• Your instructions:
Identify and copy all lines of the material where the string "English" is found.

----

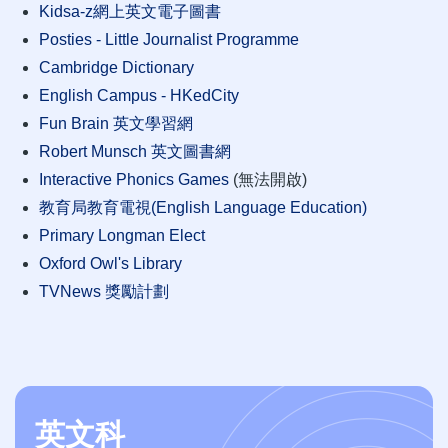
Kidsa-z網上英文電子圖書
Posties - Little Journalist Programme
Cambridge Dictionary
English Campus - HKedCity
Fun Brain 英文學習網
Robert Munsch 英文圖書網
Interactive Phonics Games
(無法開啟)
教育局教育電視(English Language Education)
Primary Longman Elect
Oxford Owl's Library
TVNews 獎勵計劃
英文科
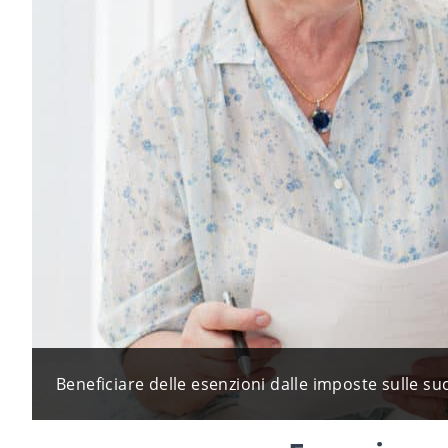
Beneficiare delle esenzioni dalle imposte sulle s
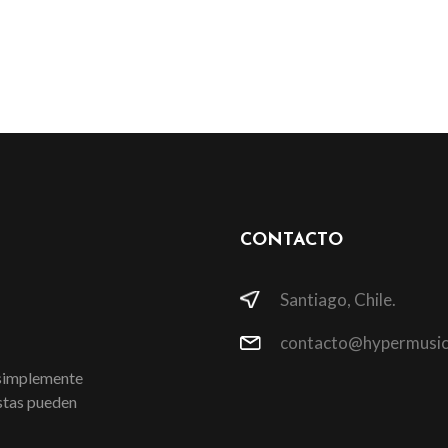
CONTACTO
Santiago, Chile.
contacto@hypermusic
 simplemente
istas pueden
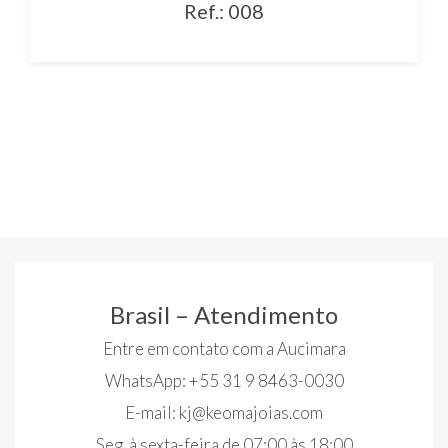
Ref.: 008
Brasil – Atendimento
Entre em contato com a Aucimara
WhatsApp: +55 31 9 8463-0030
E-mail:
kj@keomajoias.com
Seg. à sexta-feira de 07:00 às 18:00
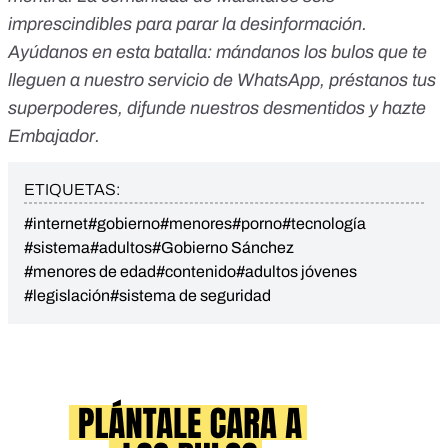
imprescindibles para parar la desinformación.
Ayúdanos en esta batalla:
mándanos los bulos que te
lleguen a nuestro servicio de WhatsApp
,
préstanos tus
superpoderes
, difunde nuestros desmentidos y
hazte
Embajador
.
ETIQUETAS:
#internet
#gobierno
#menores
#porno
#tecnología
#sistema
#adultos
#Gobierno Sánchez
#menores de edad
#contenido
#adultos jóvenes
#legislación
#sistema de seguridad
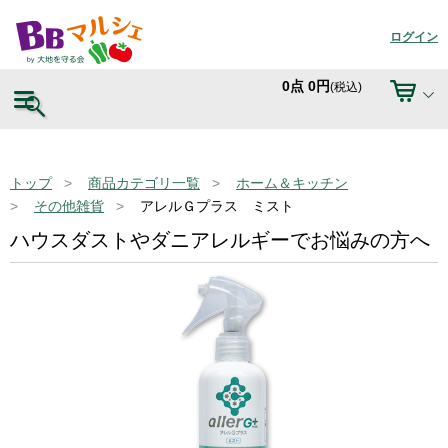
ログイン
0
点
0
円
(税込)
トップ
商品カテゴリ一覧
ホーム＆キッチン
その他雑貨
アレルＧプラス ミスト
ハウスダストやダニアレルギーでお悩みの方へ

----

• Solved exercise:
English Campus - HKedCity
教育局教育電視(English Language Education)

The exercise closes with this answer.